Everything you need to know about applying for a business loan in 2025
Securing financing is critical for many businesses looking to expand, cover operational costs, invest in their people, pursue new opportunities, or both. A business loan can provide your business with funds to meet its needs.
If you plan to apply for a business loan in 2025, understanding the process, requirements and available options will help improve your chances of approval. This guide will walk you through everything you need about business loan applications, from eligibility requirements to tips for a successful application.
What is a business loan?
A business loan is a type of financing that provides businesses with funds to cover various expenses, such as purchasing equipment, hiring staff, expanding operations, or managing cash flow. These loans can be secured (requiring collateral) or unsecured (based on creditworthiness) and come with specific repayment terms, interest rates, and eligibility requirements.
Additionally, there are different types of business loans, such as bank loans, SBA-guaranteed loans, microloans, equipment loans, invoice financing, and more. You may be able to get a business loan at a traditional bank, online bank, or alternative lender.

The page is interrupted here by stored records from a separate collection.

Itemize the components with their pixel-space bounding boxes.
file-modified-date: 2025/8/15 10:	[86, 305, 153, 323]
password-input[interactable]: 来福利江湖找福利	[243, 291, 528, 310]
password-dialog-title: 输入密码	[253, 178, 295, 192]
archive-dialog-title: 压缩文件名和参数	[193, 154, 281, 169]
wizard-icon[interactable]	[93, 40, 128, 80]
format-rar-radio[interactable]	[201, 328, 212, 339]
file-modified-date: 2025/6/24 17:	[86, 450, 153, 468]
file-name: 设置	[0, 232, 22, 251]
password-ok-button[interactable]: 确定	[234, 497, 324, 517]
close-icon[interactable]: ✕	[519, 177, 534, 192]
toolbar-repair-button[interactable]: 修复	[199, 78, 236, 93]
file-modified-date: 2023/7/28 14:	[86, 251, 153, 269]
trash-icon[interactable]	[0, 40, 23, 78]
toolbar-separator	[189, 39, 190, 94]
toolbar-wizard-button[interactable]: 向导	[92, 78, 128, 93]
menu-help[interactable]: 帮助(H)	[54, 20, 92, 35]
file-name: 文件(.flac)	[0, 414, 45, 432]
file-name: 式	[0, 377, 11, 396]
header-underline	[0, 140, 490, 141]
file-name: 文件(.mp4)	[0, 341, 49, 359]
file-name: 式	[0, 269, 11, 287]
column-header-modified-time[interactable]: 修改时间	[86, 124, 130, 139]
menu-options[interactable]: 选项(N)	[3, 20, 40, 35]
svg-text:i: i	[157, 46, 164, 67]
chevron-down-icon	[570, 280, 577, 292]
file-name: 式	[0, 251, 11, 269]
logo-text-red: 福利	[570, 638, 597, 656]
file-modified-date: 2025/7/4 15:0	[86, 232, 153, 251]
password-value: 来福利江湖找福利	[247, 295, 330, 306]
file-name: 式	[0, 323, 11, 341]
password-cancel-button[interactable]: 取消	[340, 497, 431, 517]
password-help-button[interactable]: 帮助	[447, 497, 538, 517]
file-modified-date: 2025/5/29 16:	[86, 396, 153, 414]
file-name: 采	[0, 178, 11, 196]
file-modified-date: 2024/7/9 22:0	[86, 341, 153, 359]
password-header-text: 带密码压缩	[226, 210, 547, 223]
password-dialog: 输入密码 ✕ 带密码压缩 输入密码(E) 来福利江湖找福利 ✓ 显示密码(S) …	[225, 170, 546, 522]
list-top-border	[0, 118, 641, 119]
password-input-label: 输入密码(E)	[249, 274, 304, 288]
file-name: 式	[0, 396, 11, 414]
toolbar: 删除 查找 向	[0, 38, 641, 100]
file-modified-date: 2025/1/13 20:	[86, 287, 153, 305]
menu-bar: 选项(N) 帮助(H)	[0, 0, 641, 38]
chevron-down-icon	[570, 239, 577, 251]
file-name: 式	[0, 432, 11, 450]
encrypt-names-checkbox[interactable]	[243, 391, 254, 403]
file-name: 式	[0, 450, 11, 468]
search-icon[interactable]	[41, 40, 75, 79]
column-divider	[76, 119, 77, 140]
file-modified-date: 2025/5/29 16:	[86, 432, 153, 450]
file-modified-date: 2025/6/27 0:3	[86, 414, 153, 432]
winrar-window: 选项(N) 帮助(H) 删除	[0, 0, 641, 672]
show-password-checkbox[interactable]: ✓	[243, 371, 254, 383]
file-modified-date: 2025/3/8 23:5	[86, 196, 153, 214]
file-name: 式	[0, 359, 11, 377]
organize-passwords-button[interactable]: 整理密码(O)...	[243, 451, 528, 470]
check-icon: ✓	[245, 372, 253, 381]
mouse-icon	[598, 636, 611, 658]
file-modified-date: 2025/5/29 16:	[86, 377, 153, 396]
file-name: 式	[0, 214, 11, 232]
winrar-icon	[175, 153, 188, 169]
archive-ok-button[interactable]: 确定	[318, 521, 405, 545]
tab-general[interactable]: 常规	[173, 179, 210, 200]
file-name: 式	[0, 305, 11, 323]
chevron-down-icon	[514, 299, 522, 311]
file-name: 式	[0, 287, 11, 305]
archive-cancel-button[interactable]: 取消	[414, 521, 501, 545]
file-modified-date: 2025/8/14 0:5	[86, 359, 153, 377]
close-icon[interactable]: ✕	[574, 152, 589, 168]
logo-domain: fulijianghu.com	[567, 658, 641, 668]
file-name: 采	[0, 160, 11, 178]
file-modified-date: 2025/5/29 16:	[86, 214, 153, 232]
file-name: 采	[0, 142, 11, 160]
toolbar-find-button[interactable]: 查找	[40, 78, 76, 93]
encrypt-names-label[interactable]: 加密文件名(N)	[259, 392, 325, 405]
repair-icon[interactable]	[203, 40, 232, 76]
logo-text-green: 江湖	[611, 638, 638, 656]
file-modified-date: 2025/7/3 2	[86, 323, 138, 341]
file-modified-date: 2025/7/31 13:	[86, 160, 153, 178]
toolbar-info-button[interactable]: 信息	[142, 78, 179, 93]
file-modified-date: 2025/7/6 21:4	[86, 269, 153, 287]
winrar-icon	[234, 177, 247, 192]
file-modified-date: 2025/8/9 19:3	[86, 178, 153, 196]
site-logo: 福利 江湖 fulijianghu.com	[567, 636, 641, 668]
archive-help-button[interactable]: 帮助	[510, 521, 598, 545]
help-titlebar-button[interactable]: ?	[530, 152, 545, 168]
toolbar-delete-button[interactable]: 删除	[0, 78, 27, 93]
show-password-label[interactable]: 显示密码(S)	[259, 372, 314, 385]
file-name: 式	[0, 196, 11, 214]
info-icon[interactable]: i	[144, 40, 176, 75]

Business loan requirements in 2025
Lenders evaluate multiple factors before approving a business loan application. While each lender may have unique criteria, some of the most common business loan requirements include the following.
Credit score
Both your personal and business credit scores play a significant role in determining your loan eligibility. Traditional banks often require a credit score of at least 650, though alternative lenders may be more flexible. It’s essential to check your credit scores before applying and consider taking steps to improve them if necessary. For many small business owners, an attractive option to consider is small business unsecured loans, as they don’t require collateral.
Business financials
Lenders typically ask for business financial statements, including income statements, balance sheets and cash flow statements. Strong financial and consistent annual revenue can increase your chances of approval, as they help demonstrate your business’s financial stability and ability to make payments.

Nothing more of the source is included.